Pour sa première année en fonction, entre le 1er février 2021 et le 1er février 2022, l’Officier a traité 127 plaintes. Dès la deuxième année, du 1er février 2022 au 1er février dernier, ce nombre a augmenté à 361 cas. Au total, plus de 40 % des plaintes ont été jugées recevables. Celles qui ne l’étaient pas étaient rejetées au motif qu’elles concernaient une décision d’arbitrage durant un match, qu’elles visaient des règles de régie interne ou d’un manquement au code de conduite, ou bien qu’elles étaient anonymes.

Le Québec est la première province à nommer un officier indépendant.

Lors d’une rencontre fédérale-provinciale vendredi, la ministre fédérale des Sports, Pascale St-Onge, a d’ailleurs incité les neuf provinces et territoires qui n’ont toujours pas un tel mécanisme à emboîter le pas.

La ministre Charest déposera ce printemps un projet de loi visant à réformer la sécurité dans le sport. Ce projet de loi est dans les cartons depuis quelques mois déjà, mais il pourrait être bonifié en fonction des constats de la commission parlementaire, estime Nadia Talbot.
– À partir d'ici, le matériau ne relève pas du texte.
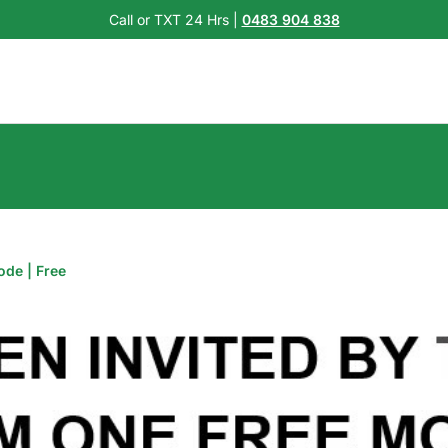
Call or TXT 24 Hrs |
0483 904 838
ode | Free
Le 3 février dernier, un juge de la Cour supérieure de l’Ontario a rejeté une demande d’action collective qui avait été déposée par trois plaignants au nom des 15 000 joueurs ayant évolué depuis 50 ans dans l’une des équipes de la Ligue junior de l’Ouest (WHL), de la Ligue junior de l’Ontario (OHL) ou de la LHJMQ. Le juge a refusé de recevoir l’action collective pour des raisons techniques, mais il n’a pas remis en doute la véracité des témoignages. On y décrit entre autres des actes liés à des joueurs mineurs qui font état de bâtons insérés dans l’anus, de mutilation génitale et de victimes humiliées en étant aspergées d’urine ou d’excréments.